Sandy, leur maîtresse, leur dit qu’ils «sont aussi acteurs dans l’histoire». Elle leur rappelle toutes les actions qu’ils ont faites depuis le CP sur le ramassage des déchets, dans le quartier et avec l’association Clean my Calanques, et sur le recyclage des matériaux. D’ailleurs, Sasha (1) pense qu’à l’avenir, «des personnes prendront le bois dans les maisons abandonnées». «Quelqu’un qui déménagerait, on prendra tout ce qui est vieux dans la maison», dit en écho Adam. Et aussi : «J’aimerais que l’eau ça puisse se recycler. Je prends une bouteille, je la mets dans une machine et cela recycle en eau.»

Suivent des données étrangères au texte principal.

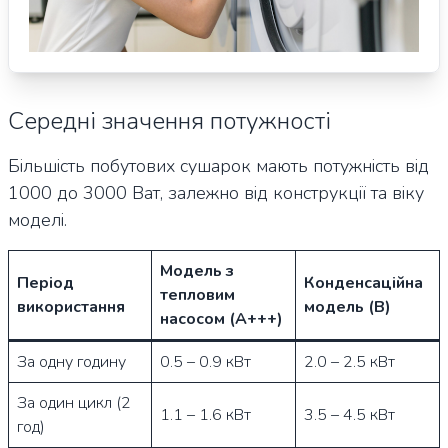
Середні значення потужності
Більшість побутових сушарок мають потужність від
1000 до 3000 Ват, залежно від конструкції та віку
моделі.
Модель з
Період
Конденсаційна
тепловим
використання
модель (B)
насосом (A+++)
За одну годину
0.5 – 0.9 кВт
2.0 – 2.5 кВт
За один цикл (2
1.1 – 1.6 кВт
3.5 – 4.5 кВт
год)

L’inquiétude climatique pointe au milieu des peurs ancestrales sur le soleil, qui va «descendre comme les feuilles et nous brûler», ne plus «tenir au ciel». Sur un sujet en particulier : la ressource en eau. «Je pense que la pluie va disparaître», dit un élève. «Comme les pays d’Afrique, ce sera difficile s’il n’y a pas de pluie», soupire une autre. «Si la mer est baissée, est-ce qu’il y aura une grande quantité de mer avec la pluie ?» interroge Camilla. Une image de cataclysme traverse la salle de classe : «Avec la température, c’est comme une ébullition avec un four, j’ai peur que l’eau s’évapore, et que du coup la terre sera en feu et carbonisée.» Heureusement, l’enfance est là, encore, avec ses rêves de «voiture volante», de «bouclier pour protéger la terre» et de magie. «Si on avait des cahiers où on écrirait dessus ce qu’on veut et cela apparaîtrait directement, lance pour finir un enfant. Par exemple un robot qui est comme une voiture !»
(1) Les prénoms des enfants ont été changés.